Mrs. Plurpton said, “You were right. I’m really sorry to have asked you to go through this for me, Margaret. My, how I hoped he had changed after all these chances.”
“What happened then?”
“Mrs. Plurpton said, 'Of course you will never divulge this experience with anyone else, ever. My foundation will compensate you generously. $200,000.00 a year deposited in the off-shore bank of your choosing, in perpetuity. If that's enough. I brought an agreement for you to sign.'”
“I feel bad for you, Mrs. Plurpton. I can’t imagine how painful this has been. Did you have to keep other affairs from blowing up?”
“Oh my God! You have no idea. I cringe to think how much it’s cost to silence the others. We had to take more serious measures with one.”
“After what you’ve been through, I won't take advantage of your generous offer.”
“What did Mrs. Plurpton say?”
Mrs. Plurpton's demeanor changed. She directed me, “Accept my offer. I assure you, all other options will be less pleasant. Do you understand?”
What did you say to Mrs. Plurpton?”
“No, I won’t accept your offer, Mrs. Plurpton. The entire evening of activities has been recorded and transmitted, including your conversation with me. Cameras caught Mr. Plurpton and me naked in bed, and recorded you attempting to pay to keep me quiet.”
“What happened then?”
“Mr. Plurpton came out of the bathroom at that time, looking sheepish, wrapped in a towel. Mrs. took a gun from her purse, aimed carefully, and shot him. You know where. Blood everywhere. I called 911. Got dressed. Left. Mrs. Plurpton was by his side, trying to stop the bleeding. She was saying, “Vladdy, what’s wrong with me? Why all the other women?”

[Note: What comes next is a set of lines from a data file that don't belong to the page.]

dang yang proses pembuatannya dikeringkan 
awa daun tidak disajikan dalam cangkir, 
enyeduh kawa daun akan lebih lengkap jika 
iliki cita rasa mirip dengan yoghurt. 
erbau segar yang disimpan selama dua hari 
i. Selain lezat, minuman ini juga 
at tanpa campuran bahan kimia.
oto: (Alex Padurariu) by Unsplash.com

“I felt sorry for both of them. Rich and powerful, miserable and corrupt. All recorded.”
“Then what happened?”
“I don’t know. I left as soon as I got dressed. Heard sirens. EMT’s came in as I left at 11:52pm.”
“The EMT’s stated that Mr. Plurpton was already dead, that Mrs. Plurpton was near death when they entered the room. Are you sure both were alive when you left?
“Yes. It’s all recorded”
“We will need those recordings. Don't leave town. You’re dismissed until the trial.”

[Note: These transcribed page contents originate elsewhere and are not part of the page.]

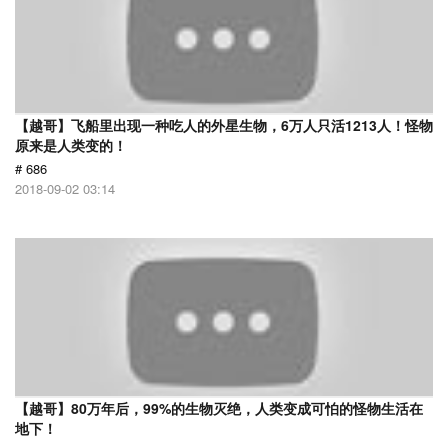
【越哥】飞船里出现一种吃人的外星生物，6万人只活1213人！怪物
原来是人类变的！
# 686
2018-09-02 03:14
【越哥】80万年后，99%的生物灭绝，人类变成可怕的怪物生活在
地下！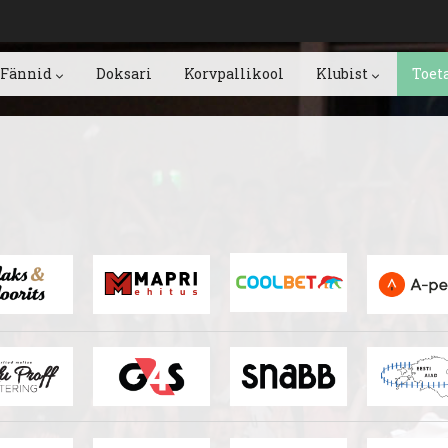
Fännid
Doksari
Korvpallikool
Klubist
Toet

Jenkins-Salvatore turned the tv on just in time to hear the morning news’ grim announcement: “It appears Mr. Plurpton died of a gunshot wound before medics arrived. Mrs. Plurpton was resuscitated from a self-inflicted gunshot. She is recovering and will stand trial for the murder of her husband.”
Margaret Jenkins-Salvatore, host of a popular national daily radio show exulted, “What else can I say?
“What's next?” an adoring fan asked, as Jenkins-Salvatore exited her limo and started up the stairs to her studio. “We can't wait!!”
Smiling at her fan, she said, “Local scene. Much ado in Reno City.” she said, savoring her next Kapow!, Reno City's own not-so-honorable Mayor Guido Carillo and his band of merry men.